For some time, due to parts availability, many Travellers which needed new body panels had to make do with fibreglass replicas, though this situation has now improved. There are no such problems here, however, with all-original steel panels all round which have been treated to a respray at some point, though there sadly isn’t a receipt to date it exactly. It seems to have been a good job and although there are a few small pimples on the roof, in general the paintwork is in very good condition. The dark-stained wood is also in fine fettle all round while the wheels wear not only their original hubcaps but also rare, chromed wheel finishers which fit between the hubcap and the tyre. Talking of tyres, they have plenty of tread all round. Although it’s not known if the bumpers are original to the car, they don’t look to have been re-chromed and, in common with the rest of the chrome work, they are in very good condition, probably as a result of the car’s continued indoor storage. Moving to the underside of the car, everything is tidy and clean and there’s no sign of leakage on the floor where the car is kept.
As befits its show-winning status, the engine bay is all very neat and tidy and the engine starts first-time, every time. It pulls well and will keep up with modern traffic up to about 60mph. The gear change is smooth and the recently-refreshed brakes pull the car up well. Mechanically, it’s ready to go.
The Morris Minor is a perennial favourite classic, with good reason. With enough Issigonis magic to make it an enjoyable drive, spares readily available and strong club support, there’s much to recommend it. The Traveller more-so, with its greater rarity and increased practicality.

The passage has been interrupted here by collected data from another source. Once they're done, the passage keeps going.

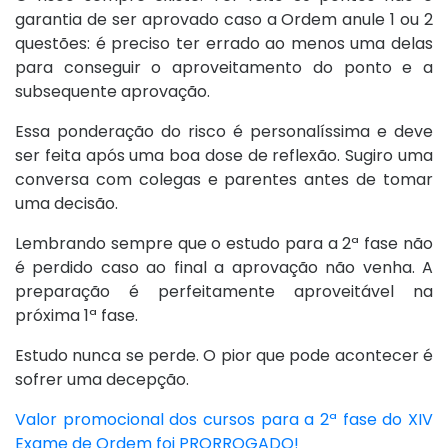
garantia de ser aprovado caso a Ordem anule 1 ou 2
questões: é preciso ter errado ao menos uma delas
para conseguir o aproveitamento do ponto e a
subsequente aprovação.
Essa ponderação do risco é personalíssima e deve
ser feita após uma boa dose de reflexão. Sugiro uma
conversa com colegas e parentes antes de tomar
uma decisão.
Lembrando sempre que o estudo para a 2ª fase não
é perdido caso ao final a aprovação não venha. A
preparação é perfeitamente aproveitável na
próxima 1ª fase.
Estudo nunca se perde. O pior que pode acontecer é
sofrer uma decepção.
Valor promocional dos cursos para a 2ª fase do XIV
Exame de Ordem foi PRORROGADO!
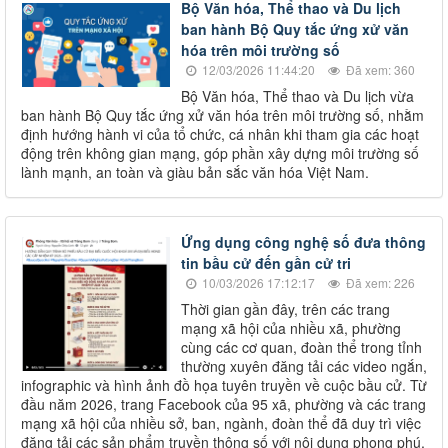
Bộ Văn hóa, Thể thao và Du lịch
ban hành Bộ Quy tắc ứng xử văn
hóa trên môi trường số
12/03/2026 11:44:20
Đã xem: 360
Bộ Văn hóa, Thể thao và Du lịch vừa
ban hành Bộ Quy tắc ứng xử văn hóa trên môi trường số, nhằm
định hướng hành vi của tổ chức, cá nhân khi tham gia các hoạt
động trên không gian mạng, góp phần xây dựng môi trường số
lành mạnh, an toàn và giàu bản sắc văn hóa Việt Nam.
Ứng dụng công nghệ số đưa thông
tin bầu cử đến gần cử tri
10/03/2026 17:12:17
Đã xem: 226
Thời gian gần đây, trên các trang
mạng xã hội của nhiều xã, phường
cùng các cơ quan, đoàn thể trong tỉnh
thường xuyên đăng tải các video ngắn,
infographic và hình ảnh đồ họa tuyên truyền về cuộc bầu cử. Từ
đầu năm 2026, trang Facebook của 95 xã, phường và các trang
mạng xã hội của nhiều sở, ban, ngành, đoàn thể đã duy trì việc
đăng tải các sản phẩm truyền thông số với nội dung phong phú,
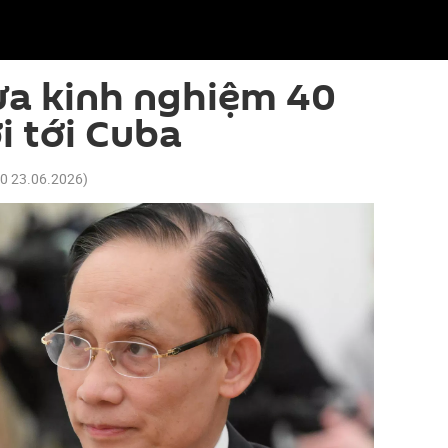
ưa kinh nghiệm 40
 tới Cuba
30 23.06.2026
)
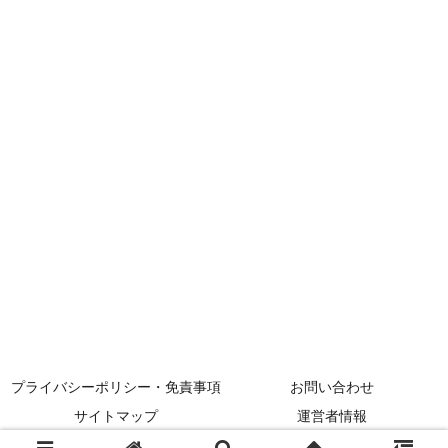
プライバシーポリシー・免責事項
お問い合わせ
サイトマップ
運営者情報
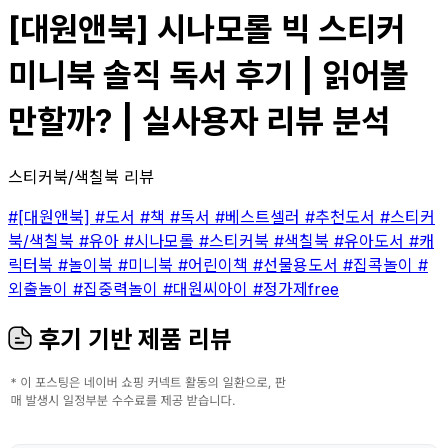
[대원앤북] 시나모롤 빅 스티커
미니북 솔직 독서 후기 | 읽어볼
만할까? | 실사용자 리뷰 분석
스티커북/색칠북 리뷰
#[대원앤북]
#도서
#책
#독서
#베스트셀러
#추천도서
#스티커
북/색칠북
#유아
#시나모롤
#스티커북
#색칠북
#유아도서
#캐
릭터북
#놀이북
#미니북
#어린이책
#선물용도서
#집콕놀이
#
외출놀이
#집중력놀이
#대원씨아이
#정가제free
후기 기반 제품 리뷰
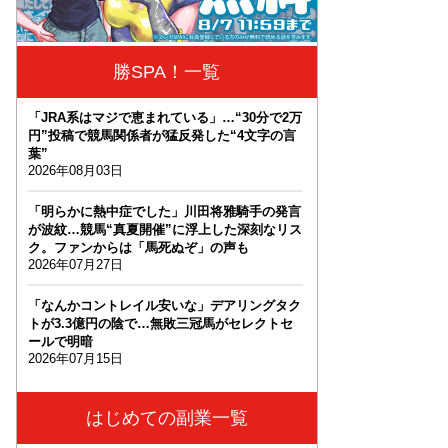
勝SPA！一覧
「JRA系はマジで恵まれている」…“30分で2万
円”投稿で競馬関係者が猛反発した“4文字の言
葉”
2026年08月03日
「明らかに熱中症でした」川田将雅騎手の発言
が波紋…競馬“真夏開催”に浮上した深刻なリス
ク。ファンからは「馬死ぬぞ」の声も
2026年07月27日
「なんかコントレイル安いな」デアリングタク
トが3.3億円の陰で…無敗三冠馬がセレクトセ
ールで明暗
2026年07月15日
はじめての副業一覧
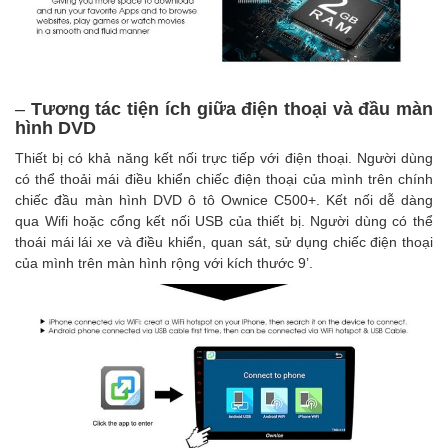
–
Tương tác tiện ích giữa điện thoại và đầu màn
hình DVD
Thiết bị có khả năng kết nối trực tiếp với điện thoại. Người dùng
có thể thoải mái điều khiển chiếc điện thoại của mình trên chính
chiếc đầu màn hình DVD ô tô Ownice C500+. Kết nối dễ dàng
qua Wifi hoặc cổng kết nối USB của thiết bị. Người dùng có thể
thoái mái lái xe và điều khiển, quan sát, sử dụng chiếc điện thoại
của mình trên màn hình rộng với kích thước 9’.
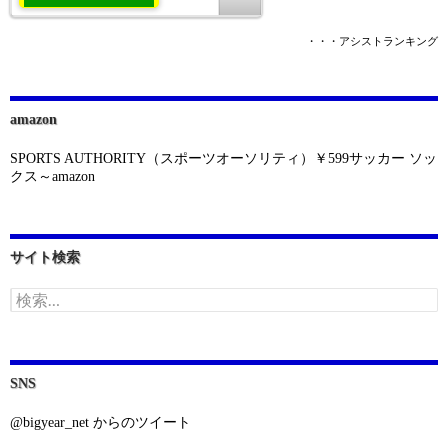
・・・アシストランキング
amazon
SPORTS AUTHORITY（スポーツオーソリティ）￥599サッカー ソッ
クス～amazon
サイト検索
検
索:
SNS
@bigyear_net からのツイート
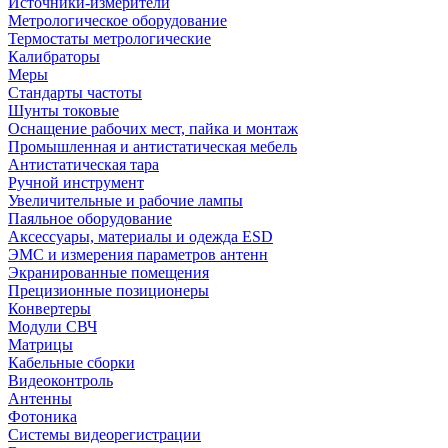
Источники-измерители
Метрологическое оборудование
Термостаты метрологические
Калибраторы
Меры
Стандарты частоты
Шунты токовые
Оснащение рабочих мест, пайка и монтаж
Промышленная и антистатическая мебель
Антистатическая тара
Ручной инструмент
Увеличительные и рабочие лампы
Паяльное оборудование
Аксессуары, материалы и одежда ESD
ЭМС и измерения параметров антенн
Экранированные помещения
Прецизионные позиционеры
Конвертеры
Модули СВЧ
Матрицы
Кабельные сборки
Видеоконтроль
Антенны
Фотоника
Cистемы видеорегистрации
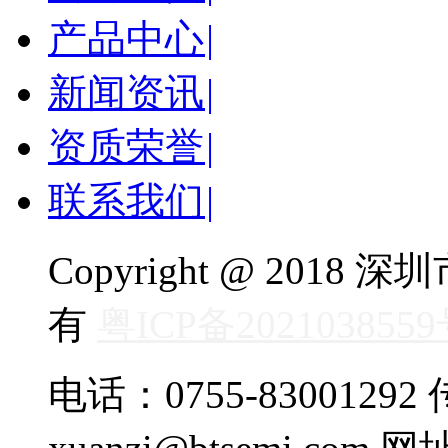
产品中心
|
新闻资讯
|
资质荣誉
|
联系我们
|
Copyright @ 20
有
粤ICP备202103855
电话：0755-83001292 传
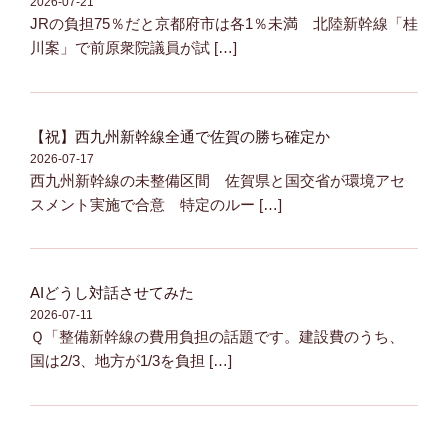
2026-07-21
JRの負担75％だと京都府市は各1％未満 北陸新幹線「桂
川案」で前原衆院議員が試 […]
【祝】西九州新幹線全通で佐賀の勝ち確定か
2026-07-17
西九州新幹線の未整備区間 佐賀県と国交省が環境アセ
スメント実施で合意 特定のルー […]
AIどうし対話させてみた
2026-07-11
Ｑ「整備新幹線の費用負担の話題です。建設費のうち、
国は2/3、地方が1/3を負担 […]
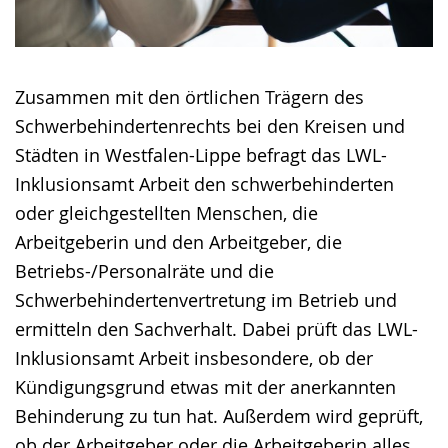
Zusammen mit den örtlichen Trägern des
Schwerbehindertenrechts bei den Kreisen und
Städten in Westfalen-Lippe befragt das LWL-
Inklusionsamt Arbeit den schwerbehinderten
oder gleichgestellten Menschen, die
Arbeitgeberin und den Arbeitgeber, die
Betriebs-/Personalräte und die
Schwerbehindertenvertretung im Betrieb und
ermitteln den Sachverhalt. Dabei prüft das LWL-
Inklusionsamt Arbeit insbesondere, ob der
Kündigungsgrund etwas mit der anerkannten
Behinderung zu tun hat. Außerdem wird geprüft,
ob der Arbeitgeber oder die Arbeitgeberin alles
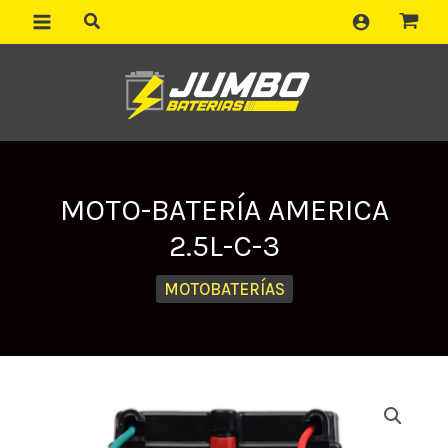
Ir
al
contenido
MOTO-BATERÍA AMERICA
2.5L-C-3
MOTOBATERÍAS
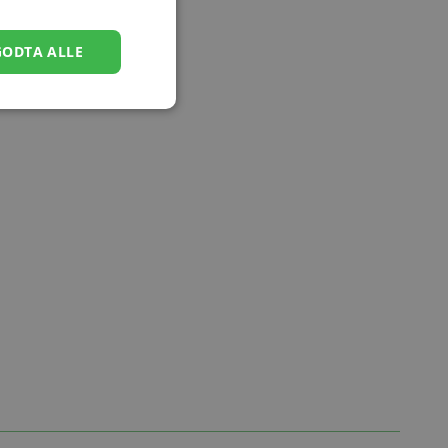
GODTA ALLE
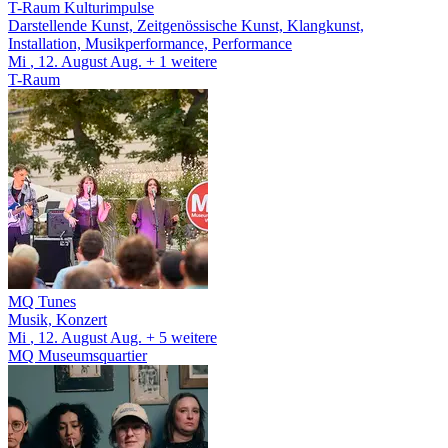
T-Raum Kulturimpulse
Darstellende Kunst, Zeitgenössische Kunst, Klangkunst,
Installation, Musikperformance, Performance
Mi
, 12.
August
Aug.
+ 1
weitere
T-Raum
MQ Tunes
Musik, Konzert
Mi
, 12.
August
Aug.
+ 5
weitere
MQ Museumsquartier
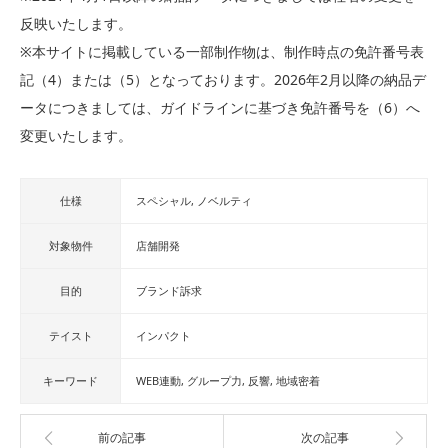
反映いたします。
※本サイトに掲載している一部制作物は、制作時点の免許番号表
記（4）または（5）となっております。2026年2月以降の納品デ
ータにつきましては、ガイドラインに基づき免許番号を（6）へ
変更いたします。
仕様
スペシャル
ノベルティ
対象物件
店舗開発
目的
ブランド訴求
テイスト
インパクト
キーワード
WEB連動
グループ力
反響
地域密着
前の記事
次の記事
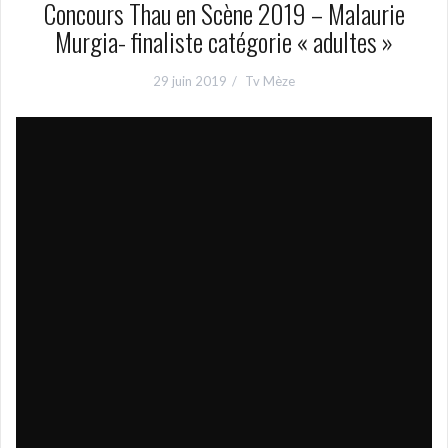
Concours Thau en Scène 2019 – Malaurie
Murgia- finaliste catégorie « adultes »
29 juin 2019
Tv Mèze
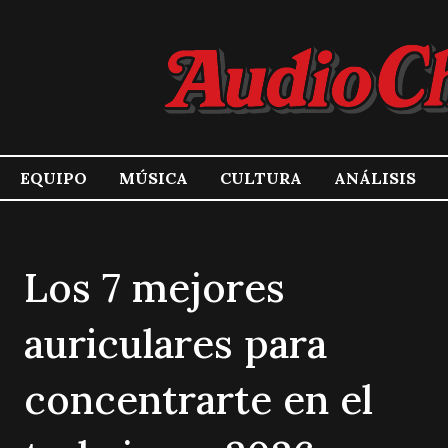
EQUIPO
MÚSICA
CULTURA
ANÁLISIS
Los 7 mejores
auriculares para
concentrarte en el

This example has seen very light duties over the last decade and if properly stored will surely continue to impress show judges for years to come. With proper maintenance it could also be used a little less sparingly as with a rebuilt engine and gearbox there should be plenty of life in the old girl yet. It’ll be down to the next owner to decide what the future holds; show pony, retro-cool daily or weekend car, if you want the choice to be yours then get bidding now.